Negli ultimi decenni del Quattrocento e nei primi del Cinquecento tutti cercano di conformarsi, quindi, ai modelli letterari offerti dai Grandi: nasce – possiamo dire – la lingua “nazionale”. Tra i vari idiomi “fratelli” che si parlavano in tutto lo Stivale una sorta di plebiscito ha dato la supremazia alla lingua toscana senza, però, respingere singoli contributi offerti dalle altre “isole linguistiche” (regioni).
Le parole italiane che in pochi sanno provenire dal dialetto
Insieme a Fausto Raso, giornalista specializzato in problematiche linguistiche, vediamo regione per regione quali sono i vari termini tipici del dialetto locale che col tempo sono poi entrati “di diritto” nel lessico italiano.
Le regioni alpine
Dai dialetti delle regioni alpine abbiamo il “camoscio”, per via del commercio che si faceva della pelle di quell’animale e, abbastanza recentemente, parole legate all’alpinismo: “baita”, “croda”, “cengia”.
Lombardia
La Lombardia, oltre al famoso panettone, ha immesso nella lingua il verbo “bigiare” (marinare la scuola) e alcuni termini dell’industria casearia: la “robiola”, il “mascarpone”, l’ “erborinato”.
Piemonte
Il Piemonte, oltre ai famosi “grissini”, ha immesso nella lingua nazionale molti termini militari come la “ramazza”, il verbo “bocciare” nell’accezione di “respingere” e il “cicchetto” (rimprovero).
Veneto
Il Veneto, in particolare Venezia, ha dato alla lingua la “gondola”, molti nomi di pesci, come il “branzino”, per esempio.
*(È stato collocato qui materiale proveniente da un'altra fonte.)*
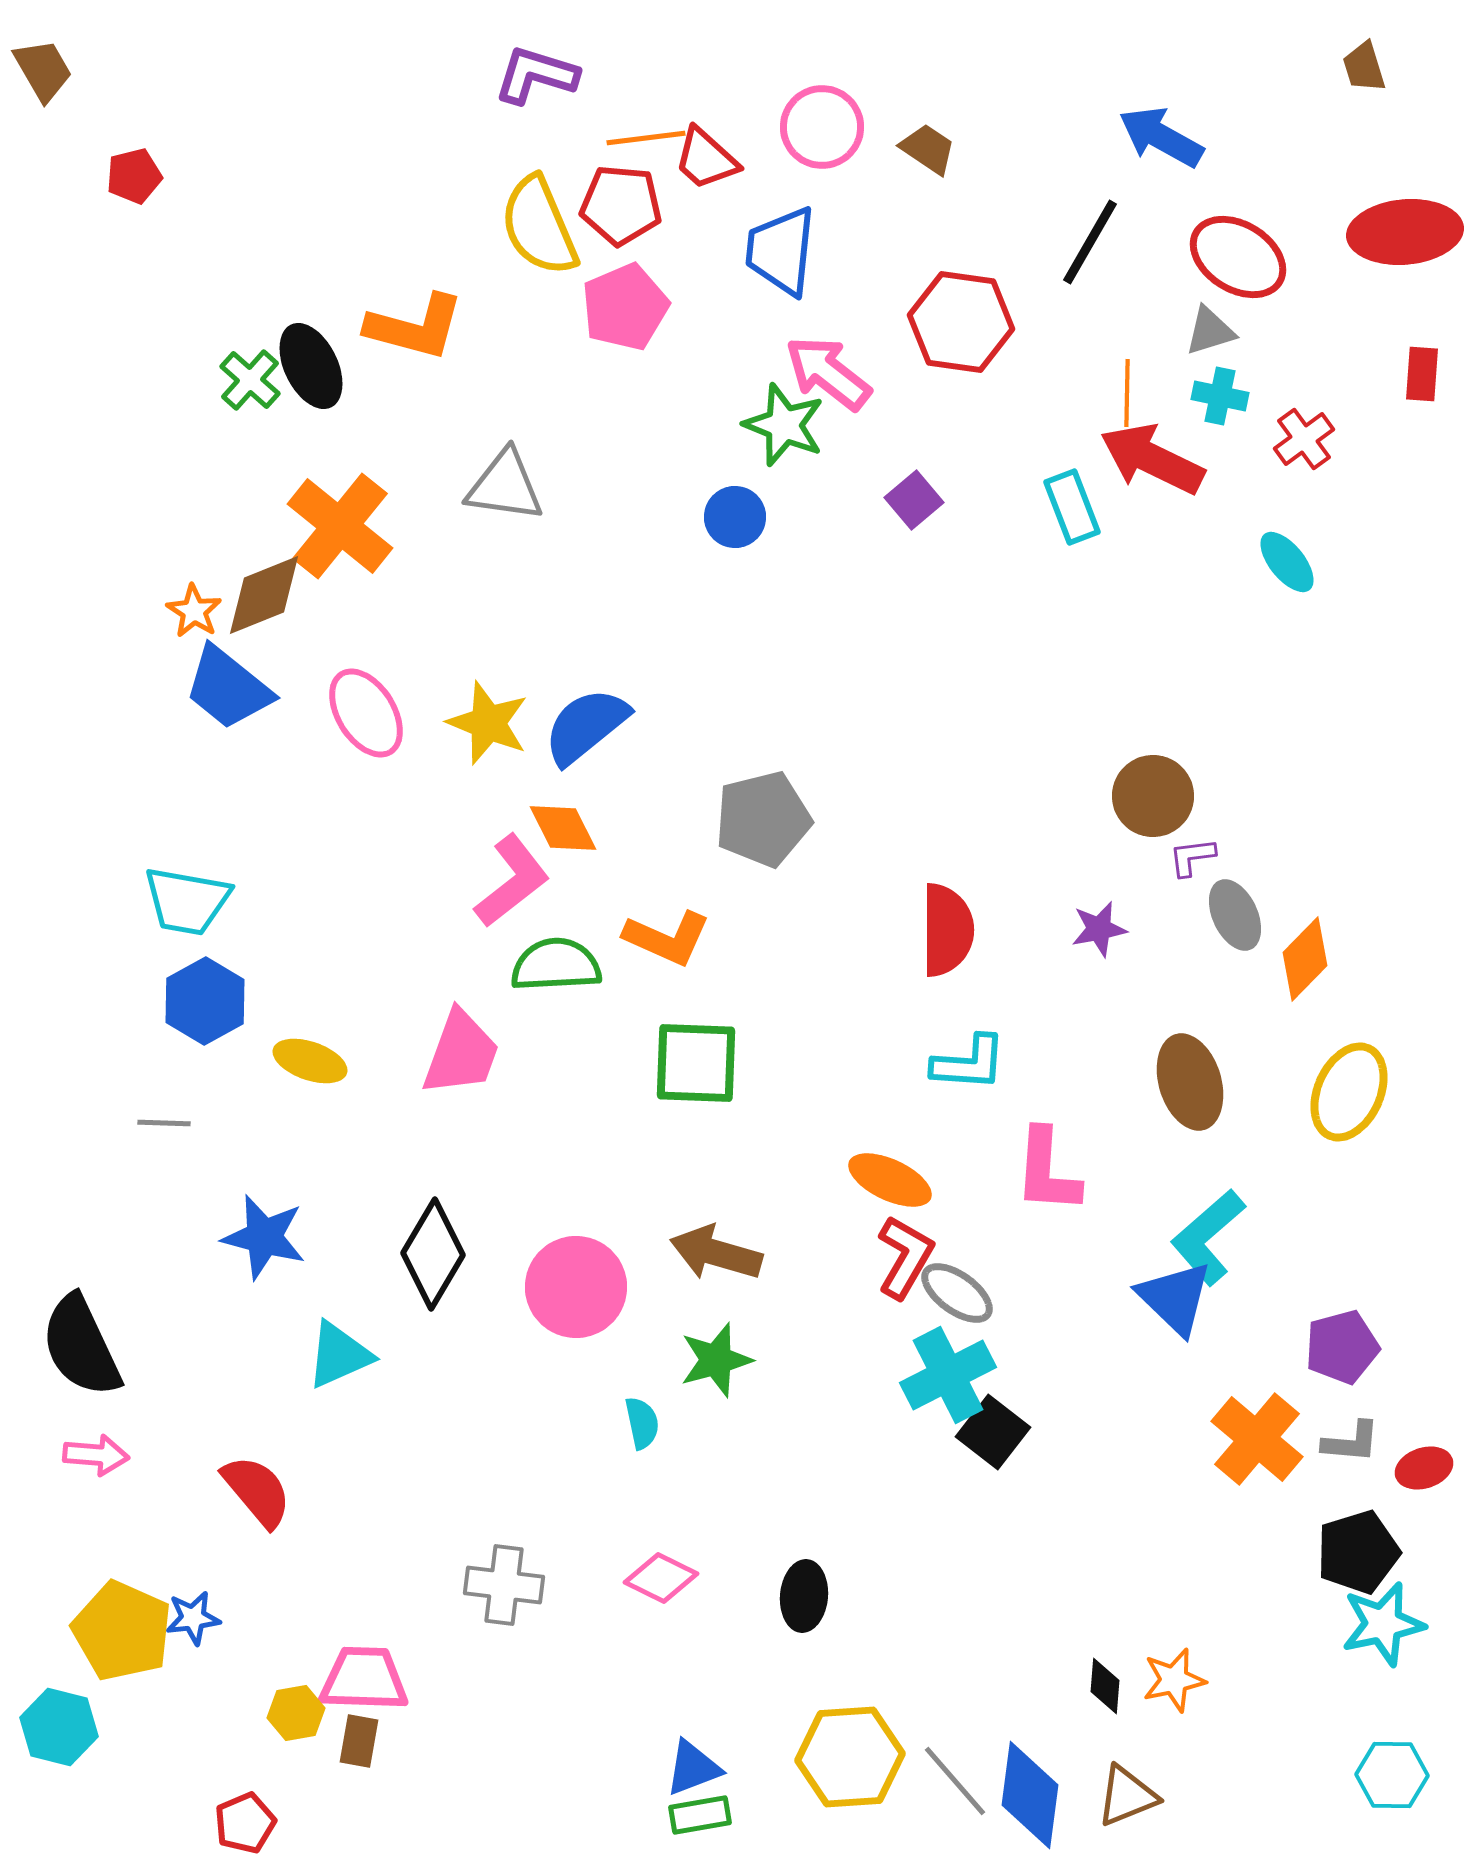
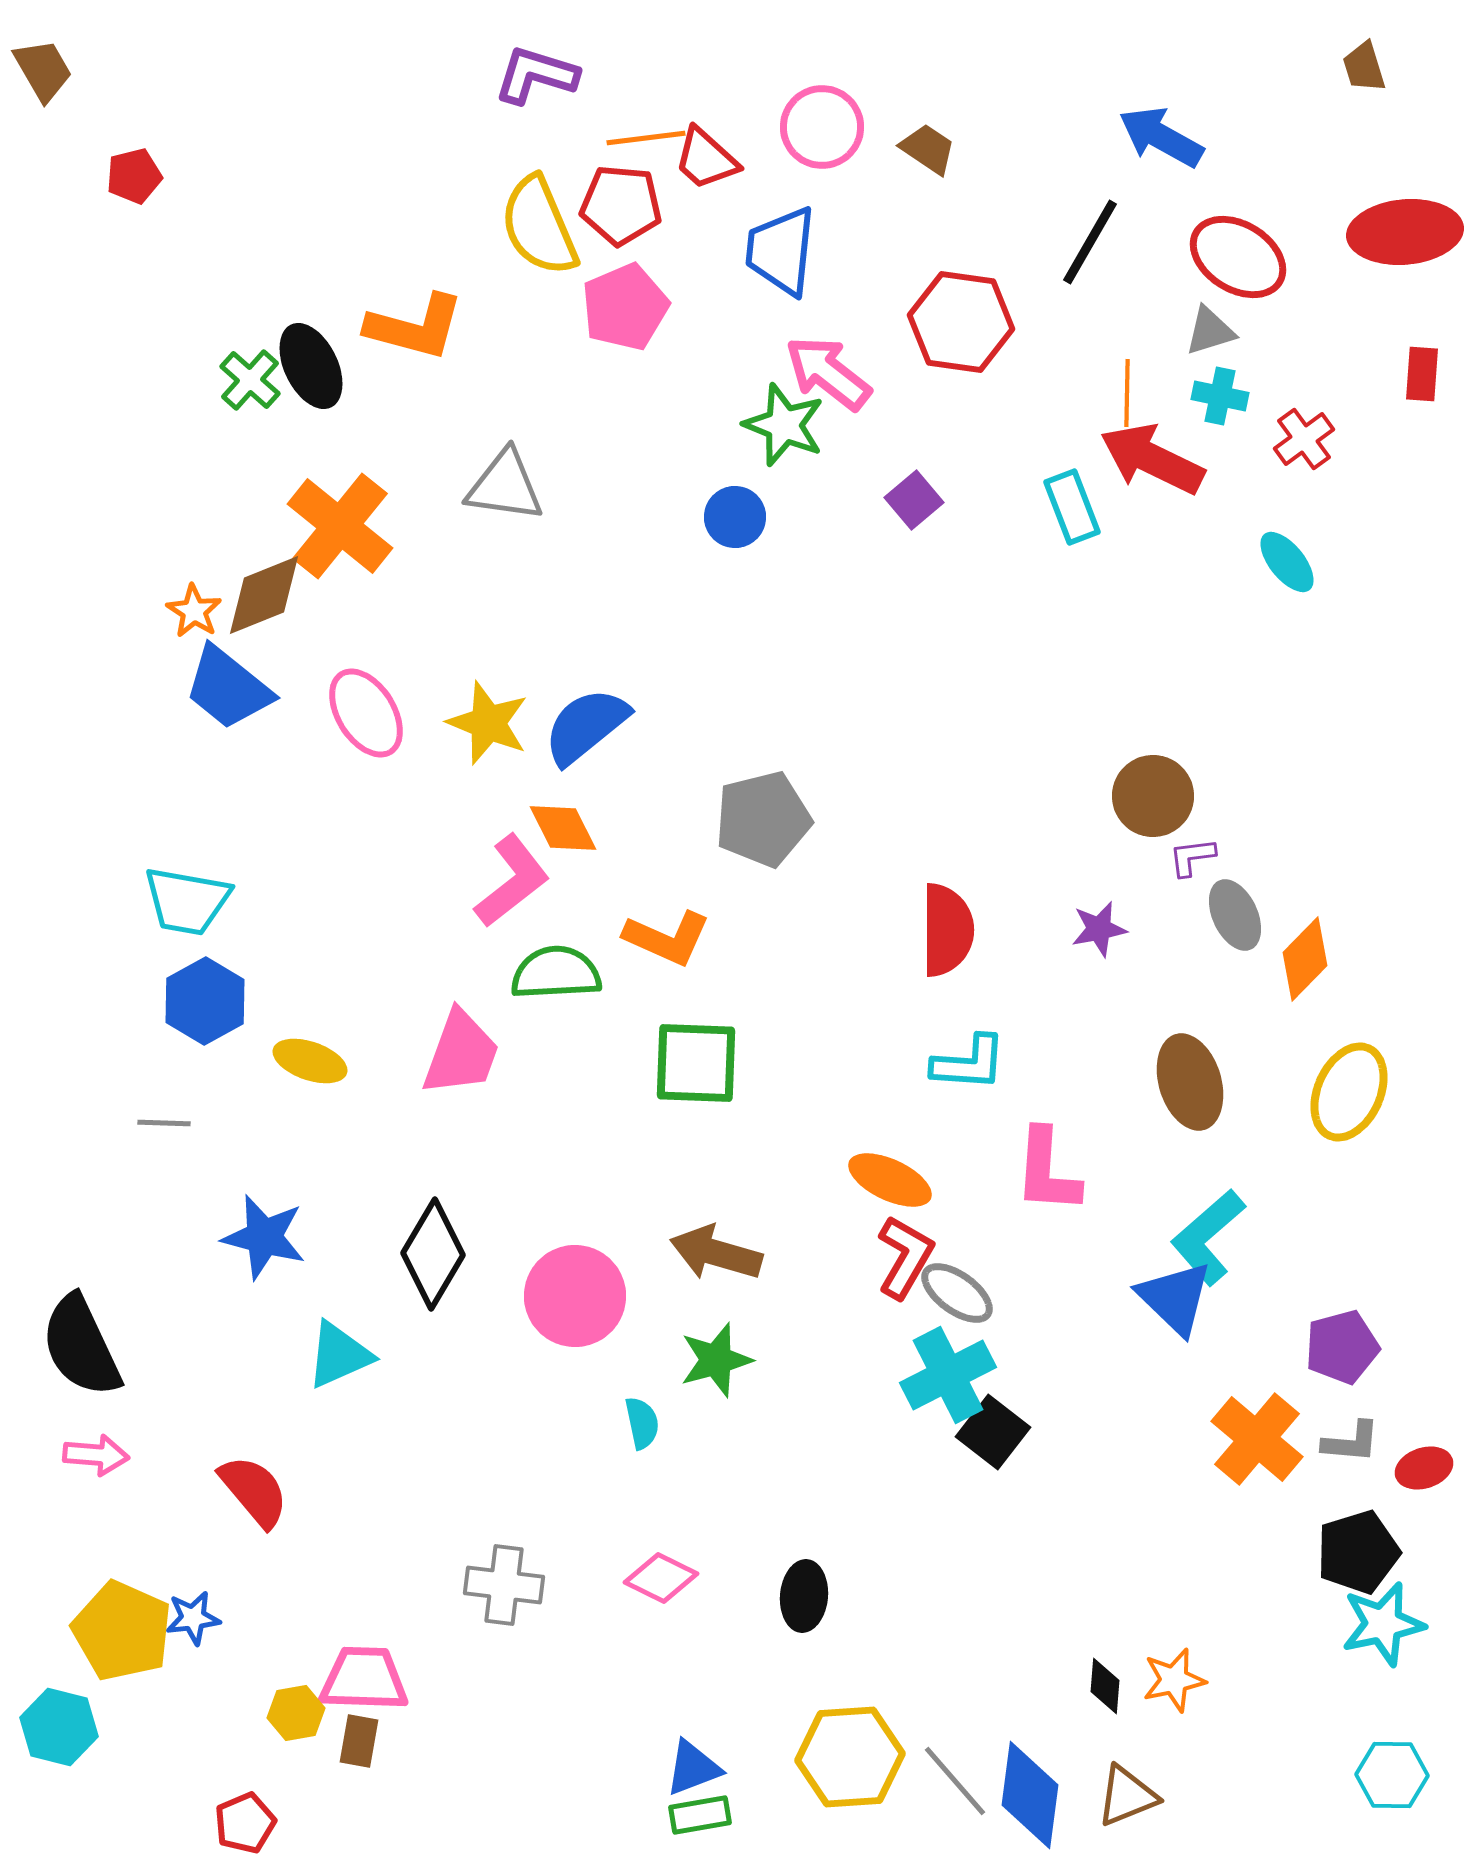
green semicircle at (556, 965): moved 8 px down
pink circle at (576, 1287): moved 1 px left, 9 px down
red semicircle at (257, 1491): moved 3 px left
Sempre da Venezia abbiamo il “catasto”, il “ciao” (saluto) e la “gazzetta” nel significato di “giornale” perché, sembra, si pagasse una… gazzetta, moneta che si coniava nella città della laguna.
Abbiamo piluccato qua e là, a caso, fra i molti vocaboli che avremmo potuto citare, per dimostrare quanto copiosi e quanto vari siano i contributi che le “isole linguistiche” (regioni) hanno dato alla lingua nazionale.
Liguria
La Liguria, per la sua posizione geografica, ci ha dato termini marinari come “scoglio”, “darsena”, “boa”, “molo”, “carena” e “trinchetto”; ligure è anche il nome di quel pesciolino, l’ “acciuga”, ottimo per insaporire la… pizza.
Emilia Romagna
In Emilia troviamo l’origine di parole come il “birichino” e l’ “aleatico”, oltre al “mezzadro” e “mezzadria”, forme prevalenti sulle toscane “mezzaiolo” e “mezzeria”.
Lazio
In questa ragione, la capitale Roma ha in particolar modo contribuito all’arricchimento del lessico nazionale, regalandoci parole affettuose o scherzose come “pupo”, “racchio”, “sganassone”; sempre dalla Città eterna abbiamo “sbafare” (mangiare gratuitamente), “caciara” (chiasso), “prescia” (fretta, premura) e i gustosi “maritozzi” (con panna) oltre ai supplí (al ‘telefono’, così chiamati perché la mozzarella filante richiama i fili del telefono).
Altra parola altamente sdoganata che deriva dal dialetto romano è “cacchio”, che era in origine un termine agricolo usato per indicare i germogli della vite o di alcuni tipi di piante rampicanti o infestanti. Col tempo, è diventato un termine usato in altri contesti al posto di un’altrettanto celebre parola volgare (e per volgare intendiamo appartenente al linguaggio scurrile).
Campania
Dall’ex capitale del regno delle Due Sicilie Napoli si è diffuso il verbo marinaresco “ammainare”, propriamente “inguainare” (sottinteso le vele), così pure la “pizza” e la “mozzarella”, le “alici” e le “vongole”, oltre alla… “iettatura”.
Sicilia
La Sicilia ha dato alla lingua nazionale i “cannoli” e la “cassata”. Ma non solo: alla terra sicula dobbiamo l’esistenza nei dizionari italiani di parole come “scippo”, “intrallazzo” e “abbuffata”.